* _WHAT IS REQUIRED_
Below are the records. How many of their lines contain "démocratique"? Give only the number.
(Beginning of MATERIAL PROVIDED)
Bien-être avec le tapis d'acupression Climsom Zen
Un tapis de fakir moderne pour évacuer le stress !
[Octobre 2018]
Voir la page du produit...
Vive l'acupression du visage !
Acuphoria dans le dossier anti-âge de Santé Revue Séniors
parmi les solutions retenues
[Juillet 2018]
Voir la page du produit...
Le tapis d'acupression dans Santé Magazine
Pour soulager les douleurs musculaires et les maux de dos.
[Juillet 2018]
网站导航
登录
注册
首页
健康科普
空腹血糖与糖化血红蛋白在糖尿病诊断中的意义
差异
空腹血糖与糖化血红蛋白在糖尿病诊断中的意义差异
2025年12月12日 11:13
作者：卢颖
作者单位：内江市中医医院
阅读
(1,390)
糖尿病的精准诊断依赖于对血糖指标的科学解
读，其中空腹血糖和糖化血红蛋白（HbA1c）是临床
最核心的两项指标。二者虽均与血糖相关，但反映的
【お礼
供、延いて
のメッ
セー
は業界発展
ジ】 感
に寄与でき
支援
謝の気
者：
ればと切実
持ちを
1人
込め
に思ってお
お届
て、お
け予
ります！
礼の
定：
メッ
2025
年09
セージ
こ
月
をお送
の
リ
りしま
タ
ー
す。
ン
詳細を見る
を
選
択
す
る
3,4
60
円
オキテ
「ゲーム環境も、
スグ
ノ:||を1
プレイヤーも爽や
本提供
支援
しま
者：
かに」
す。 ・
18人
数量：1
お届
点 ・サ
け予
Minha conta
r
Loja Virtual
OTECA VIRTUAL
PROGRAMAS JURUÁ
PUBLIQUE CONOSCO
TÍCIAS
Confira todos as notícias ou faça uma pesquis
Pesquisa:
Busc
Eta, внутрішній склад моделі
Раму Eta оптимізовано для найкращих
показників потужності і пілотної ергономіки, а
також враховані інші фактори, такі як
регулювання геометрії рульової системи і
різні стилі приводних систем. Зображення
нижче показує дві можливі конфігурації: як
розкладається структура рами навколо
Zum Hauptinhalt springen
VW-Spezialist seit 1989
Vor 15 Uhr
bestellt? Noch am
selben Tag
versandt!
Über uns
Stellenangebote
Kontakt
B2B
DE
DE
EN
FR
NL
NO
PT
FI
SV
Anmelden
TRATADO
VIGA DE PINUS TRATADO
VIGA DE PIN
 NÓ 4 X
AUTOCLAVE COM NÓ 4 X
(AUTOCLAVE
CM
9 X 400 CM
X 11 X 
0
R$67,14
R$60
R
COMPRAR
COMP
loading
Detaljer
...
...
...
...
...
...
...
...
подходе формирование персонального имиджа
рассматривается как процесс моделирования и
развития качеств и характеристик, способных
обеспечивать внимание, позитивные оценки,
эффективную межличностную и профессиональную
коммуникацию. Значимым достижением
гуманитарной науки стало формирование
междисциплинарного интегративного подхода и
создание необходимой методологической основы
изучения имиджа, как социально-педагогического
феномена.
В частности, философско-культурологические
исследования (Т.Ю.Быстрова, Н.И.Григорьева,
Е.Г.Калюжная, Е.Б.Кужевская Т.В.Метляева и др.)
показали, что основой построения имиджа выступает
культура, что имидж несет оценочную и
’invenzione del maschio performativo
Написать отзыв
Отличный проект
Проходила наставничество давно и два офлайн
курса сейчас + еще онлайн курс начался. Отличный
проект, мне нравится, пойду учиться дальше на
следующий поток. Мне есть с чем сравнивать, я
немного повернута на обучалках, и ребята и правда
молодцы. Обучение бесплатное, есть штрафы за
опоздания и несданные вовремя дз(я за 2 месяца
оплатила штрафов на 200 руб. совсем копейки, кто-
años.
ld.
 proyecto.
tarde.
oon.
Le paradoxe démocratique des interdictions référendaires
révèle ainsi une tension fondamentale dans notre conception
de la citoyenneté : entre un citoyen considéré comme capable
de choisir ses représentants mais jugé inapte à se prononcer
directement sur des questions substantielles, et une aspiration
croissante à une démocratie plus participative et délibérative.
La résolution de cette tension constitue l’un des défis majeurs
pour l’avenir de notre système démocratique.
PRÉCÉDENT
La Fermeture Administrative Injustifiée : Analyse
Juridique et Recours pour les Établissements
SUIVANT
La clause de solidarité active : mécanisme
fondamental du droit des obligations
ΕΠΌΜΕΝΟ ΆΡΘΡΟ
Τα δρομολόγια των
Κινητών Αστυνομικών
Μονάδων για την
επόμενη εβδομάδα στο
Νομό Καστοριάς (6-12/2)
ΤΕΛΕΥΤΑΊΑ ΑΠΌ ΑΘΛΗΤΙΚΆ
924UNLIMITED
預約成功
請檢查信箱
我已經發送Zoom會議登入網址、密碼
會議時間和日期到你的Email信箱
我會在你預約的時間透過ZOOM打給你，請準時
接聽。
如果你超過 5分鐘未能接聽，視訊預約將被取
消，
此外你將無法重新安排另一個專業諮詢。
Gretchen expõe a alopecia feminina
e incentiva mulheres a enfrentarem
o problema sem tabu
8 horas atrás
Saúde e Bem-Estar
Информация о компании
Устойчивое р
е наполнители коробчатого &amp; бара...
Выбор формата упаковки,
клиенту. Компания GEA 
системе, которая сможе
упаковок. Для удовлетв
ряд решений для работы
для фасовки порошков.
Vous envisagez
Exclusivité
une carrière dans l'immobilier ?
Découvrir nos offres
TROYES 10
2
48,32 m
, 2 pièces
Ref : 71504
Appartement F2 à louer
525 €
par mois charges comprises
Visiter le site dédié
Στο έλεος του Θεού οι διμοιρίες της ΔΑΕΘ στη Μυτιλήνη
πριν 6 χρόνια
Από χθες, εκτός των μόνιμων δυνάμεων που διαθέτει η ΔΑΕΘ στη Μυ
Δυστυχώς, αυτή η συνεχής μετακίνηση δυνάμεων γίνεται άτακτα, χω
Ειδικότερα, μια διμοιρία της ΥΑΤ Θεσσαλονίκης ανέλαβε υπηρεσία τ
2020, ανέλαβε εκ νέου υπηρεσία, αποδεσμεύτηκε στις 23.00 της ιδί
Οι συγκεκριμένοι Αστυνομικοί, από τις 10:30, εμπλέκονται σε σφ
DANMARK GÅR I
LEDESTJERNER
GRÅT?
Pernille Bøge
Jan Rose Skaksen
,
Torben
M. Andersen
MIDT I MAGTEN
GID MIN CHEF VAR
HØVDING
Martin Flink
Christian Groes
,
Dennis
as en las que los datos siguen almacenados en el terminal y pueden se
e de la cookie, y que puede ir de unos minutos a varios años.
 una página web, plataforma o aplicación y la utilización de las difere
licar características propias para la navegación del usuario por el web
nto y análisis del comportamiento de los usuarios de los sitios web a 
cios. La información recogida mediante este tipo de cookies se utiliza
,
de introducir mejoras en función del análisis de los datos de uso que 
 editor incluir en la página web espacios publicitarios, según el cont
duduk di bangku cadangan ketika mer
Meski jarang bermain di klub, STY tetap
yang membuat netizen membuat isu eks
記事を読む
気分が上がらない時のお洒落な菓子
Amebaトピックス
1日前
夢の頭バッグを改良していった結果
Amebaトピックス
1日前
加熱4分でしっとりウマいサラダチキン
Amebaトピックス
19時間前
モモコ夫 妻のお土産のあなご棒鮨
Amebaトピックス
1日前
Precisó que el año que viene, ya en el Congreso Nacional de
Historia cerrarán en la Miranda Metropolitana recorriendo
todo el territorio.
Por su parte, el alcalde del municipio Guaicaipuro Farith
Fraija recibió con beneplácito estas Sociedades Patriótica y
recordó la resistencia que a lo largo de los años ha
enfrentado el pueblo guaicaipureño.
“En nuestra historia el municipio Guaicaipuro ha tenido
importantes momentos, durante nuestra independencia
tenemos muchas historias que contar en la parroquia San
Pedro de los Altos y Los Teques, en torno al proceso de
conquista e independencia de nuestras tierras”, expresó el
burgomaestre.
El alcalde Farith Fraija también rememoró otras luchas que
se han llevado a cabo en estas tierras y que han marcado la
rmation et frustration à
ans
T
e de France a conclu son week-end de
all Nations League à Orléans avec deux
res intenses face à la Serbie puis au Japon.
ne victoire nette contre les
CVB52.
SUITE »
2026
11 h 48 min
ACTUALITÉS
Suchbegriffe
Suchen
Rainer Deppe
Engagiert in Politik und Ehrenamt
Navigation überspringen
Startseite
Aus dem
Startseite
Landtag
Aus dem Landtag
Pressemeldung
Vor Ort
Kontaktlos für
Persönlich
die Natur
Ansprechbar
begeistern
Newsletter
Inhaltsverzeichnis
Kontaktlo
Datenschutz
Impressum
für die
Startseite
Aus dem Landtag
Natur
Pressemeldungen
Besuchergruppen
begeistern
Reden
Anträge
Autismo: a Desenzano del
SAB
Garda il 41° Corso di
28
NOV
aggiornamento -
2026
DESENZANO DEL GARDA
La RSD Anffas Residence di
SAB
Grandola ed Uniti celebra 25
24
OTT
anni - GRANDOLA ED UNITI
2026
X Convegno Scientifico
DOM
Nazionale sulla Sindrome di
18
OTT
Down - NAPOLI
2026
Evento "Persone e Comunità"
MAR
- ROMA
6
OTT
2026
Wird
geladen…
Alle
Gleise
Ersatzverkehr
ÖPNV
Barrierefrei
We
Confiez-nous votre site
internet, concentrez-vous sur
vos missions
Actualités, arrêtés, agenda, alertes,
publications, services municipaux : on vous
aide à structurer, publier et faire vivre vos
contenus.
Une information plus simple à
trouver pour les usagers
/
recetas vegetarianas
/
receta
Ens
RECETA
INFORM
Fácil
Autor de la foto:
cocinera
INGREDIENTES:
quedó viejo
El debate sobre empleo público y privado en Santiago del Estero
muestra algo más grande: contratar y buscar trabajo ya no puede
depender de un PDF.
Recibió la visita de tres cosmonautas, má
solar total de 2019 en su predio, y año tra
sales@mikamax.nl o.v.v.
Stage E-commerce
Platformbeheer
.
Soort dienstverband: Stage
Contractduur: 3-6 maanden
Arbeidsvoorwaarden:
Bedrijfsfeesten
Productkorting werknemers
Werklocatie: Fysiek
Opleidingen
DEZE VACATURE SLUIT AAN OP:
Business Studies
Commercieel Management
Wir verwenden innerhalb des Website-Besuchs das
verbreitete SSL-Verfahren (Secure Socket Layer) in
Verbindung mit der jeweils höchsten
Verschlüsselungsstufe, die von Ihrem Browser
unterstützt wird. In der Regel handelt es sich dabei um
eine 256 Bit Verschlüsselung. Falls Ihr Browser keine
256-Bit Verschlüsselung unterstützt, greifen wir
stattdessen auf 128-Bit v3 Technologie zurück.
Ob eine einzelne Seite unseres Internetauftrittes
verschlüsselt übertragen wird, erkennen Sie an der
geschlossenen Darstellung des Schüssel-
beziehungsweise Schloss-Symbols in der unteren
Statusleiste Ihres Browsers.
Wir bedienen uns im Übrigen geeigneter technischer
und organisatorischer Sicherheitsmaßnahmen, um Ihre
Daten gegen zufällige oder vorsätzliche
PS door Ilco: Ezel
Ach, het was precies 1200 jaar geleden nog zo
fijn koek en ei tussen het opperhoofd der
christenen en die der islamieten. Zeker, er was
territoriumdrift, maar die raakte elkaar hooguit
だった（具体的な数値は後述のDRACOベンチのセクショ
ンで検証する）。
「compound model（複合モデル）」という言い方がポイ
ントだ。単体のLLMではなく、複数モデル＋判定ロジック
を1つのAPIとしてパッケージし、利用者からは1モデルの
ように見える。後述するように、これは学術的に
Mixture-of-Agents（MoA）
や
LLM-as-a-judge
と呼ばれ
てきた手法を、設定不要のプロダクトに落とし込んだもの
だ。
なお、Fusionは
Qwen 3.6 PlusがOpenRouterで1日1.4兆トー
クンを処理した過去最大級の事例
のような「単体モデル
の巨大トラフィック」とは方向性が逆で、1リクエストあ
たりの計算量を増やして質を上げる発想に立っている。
(End of MATERIAL PROVIDED)
* _YOUR RESPONSE_
2